La lucha libre fue donde Shay se descubrió a sí mismo y ganó confianza para realmente ir más allá del dolor. Se dio cuenta de que no importa lo que está afuera sino lo que está adentro. Llegó a la conclusión de que tendrá que vivir con sus cicatrices por el resto de su vida y que tenía que vivir con eso. Shay cree que todos tenemos algo sobre nosotros mismos con lo que no están contentos... el suyo resultó ser muy visual. Una vez que se abrazó y se amó a sí mismo, no fue gran cosa a sus ojos. Él cree que proyectamos nuestras inseguridades y las hacemos más importantes al hacerlo. Una vez que nos aceptamos tal como somos, otras personas no ven eso. Si es un problema usarlo, lo proyectamos, y todos gravitan hacia esa debilidad. Por otro lado, si proyectamos fuerza y ​​decimos: “Mira, estoy bien porque tengo una oreja y cicatrices en el 65% de mi cuerpo, estoy bien con esto. No sé cuál es tu problema, pero estoy bien con esto. En todo caso, deberías estar celoso de esto”.

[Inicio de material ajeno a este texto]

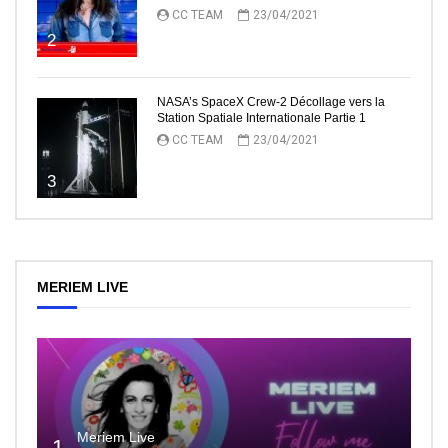
CC TEAM
23/04/2021
2
NASA’s SpaceX Crew-2 Décollage vers la
Station Spatiale Internationale Partie 1
CC TEAM
23/04/2021
3
MERIEM LIVE
Meriem Live
1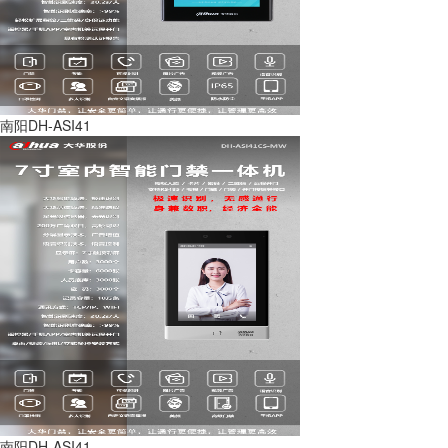
南阳DH-ASI41
南阳DH-ASI41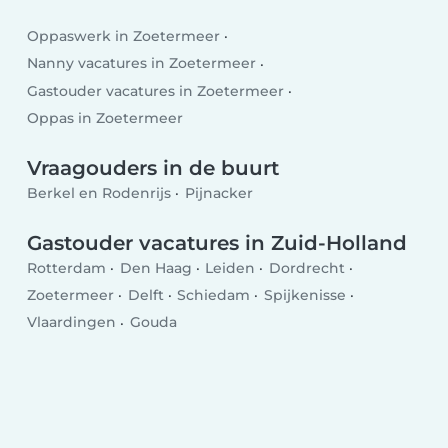
Oppaswerk in Zoetermeer
Nanny vacatures in Zoetermeer
Gastouder vacatures in Zoetermeer
Oppas in Zoetermeer
Vraagouders in de buurt
Berkel en Rodenrijs
Pijnacker
Gastouder vacatures in Zuid-Holland
Rotterdam
Den Haag
Leiden
Dordrecht
Zoetermeer
Delft
Schiedam
Spijkenisse
Vlaardingen
Gouda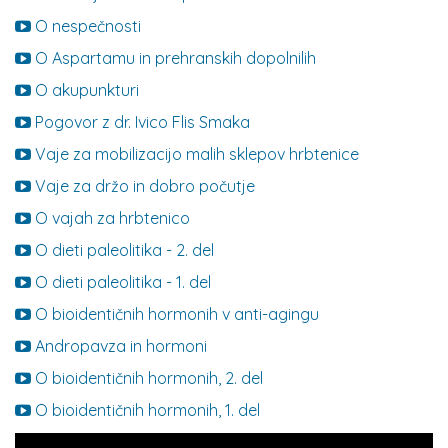
O nespečnosti
O Aspartamu in prehranskih dopolnilih
O akupunkturi
Pogovor z dr. Ivico Flis Smaka
Vaje za mobilizacijo malih sklepov hrbtenice
Vaje za držo in dobro počutje
O vajah za hrbtenico
O dieti paleolitika - 2. del
O dieti paleolitika - 1. del
O bioidentičnih hormonih v anti-agingu
Andropavza in hormoni
O bioidentičnih hormonih, 2. del
O bioidentičnih hormonih, 1. del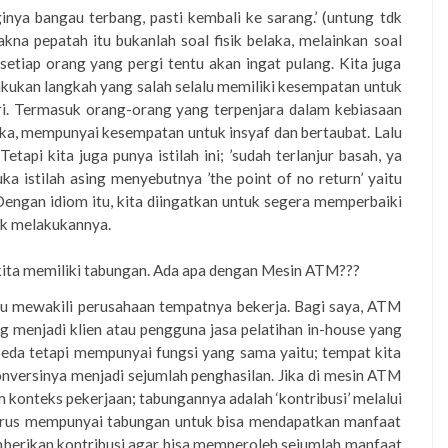
ginya bangau terbang, pasti kembali ke sarang.’ (untung tdk
kna pepatah itu bukanlah soal fisik belaka, melainkan soal
 setiap orang yang pergi tentu akan ingat pulang. Kita juga
kukan langkah yang salah selalu memiliki kesempatan untuk
ri. Termasuk orang-orang yang terpenjara dalam kebiasaan
ka, mempunyai kesempatan untuk insyaf dan bertaubat. Lalu
tapi kita juga punya istilah ini; ’sudah terlanjur basah, ya
ka istilah asing menyebutnya ’the point of no return’ yaitu
. Dengan idiom itu, kita diingatkan untuk segera memperbaiki
uk melakukannya.
ita memiliki tabungan. Ada apa dengan Mesin ATM???
tu mewakili perusahaan tempatnya bekerja. Bagi saya, ATM
g menjadi klien atau pengguna jasa pelatihan in-house yang
eda tetapi mempunyai fungsi yang sama yaitu; tempat kita
versinya menjadi sejumlah penghasilan. Jika di mesin ATM
m konteks pekerjaan; tabungannya adalah ‘kontribusi’ melalui
harus mempunyai tabungan untuk bisa mendapatkan manfaat
berikan kontribusi agar bisa memperoleh sejumlah manfaat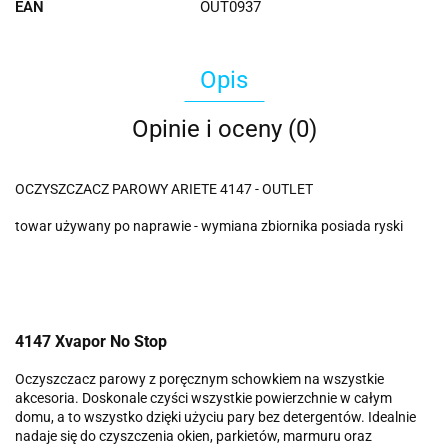
EAN
OUT0937
Opis
Opinie i oceny (0)
OCZYSZCZACZ PAROWY ARIETE 4147 - OUTLET
towar używany po naprawie - wymiana zbiornika posiada ryski
4147 Xvapor No Stop
Oczyszczacz parowy z poręcznym schowkiem na wszystkie
akcesoria. Doskonale czyści wszystkie powierzchnie w całym
domu, a to wszystko dzięki użyciu pary bez detergentów. Idealnie
nadaje się do czyszczenia okien, parkietów, marmuru oraz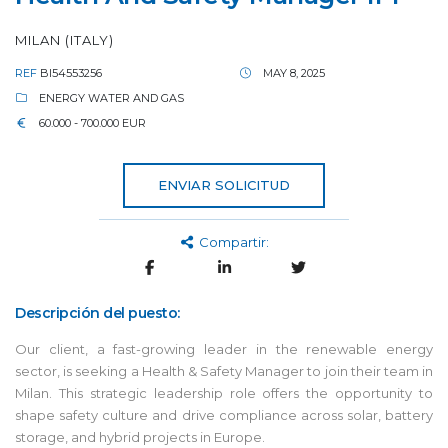
MILAN (ITALY)
REF
BI54553256
MAY 8, 2025
ENERGY WATER AND GAS
60.000 - 700.000 EUR
ENVIAR SOLICITUD
Compartir:
Descripción del puesto:
Our client, a fast-growing leader in the renewable energy
sector, is seeking a Health & Safety Manager to join their team in
Milan. This strategic leadership role offers the opportunity to
shape safety culture and drive compliance across solar, battery
storage, and hybrid projects in Europe.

Los deportes fueron una gran parte de la curación de Shay. Creía que si podía superarse como atleta, la gente tendría que mirarlo por lo que es y no como el niño quemado. Sabía que cualquier oportunidad que tuviera, tenía que darle todo lo que tenía. Shay siempre se consoló sabiendo que no era el mejor atleta, pero era un gran competidor y nunca perdería por falta de esfuerzo. Realmente creía en el deseo de ganar talento superado si te comprometías a hacer lo que fuera necesario... todo se reduce a lo mucho que alguien lo quiere.

Shay continúa compitiendo en IRONMAN 70.3 y compitió en IRONMAN Patagonia 70.3 en marzo, obteniendo con éxito un lugar para competir en el Campeonato Mundial IRONMAN 70.3 2022 en Taupo, Nueva Zelanda. Para aprovechar al máximo las cancelaciones de carreras durante el COVID y mantenerse en forma, Shay compitió en 5 carreras IRONMAN VR (virtuales) y logró ganar una plaza en el Campeonato Mundial IRONMAN 70.3 para competir en St. George, Utah, en 2021. Con la temporada ahora Además, Shay se puede encontrar en los partidos de fútbol de sus hijos los fines de semana.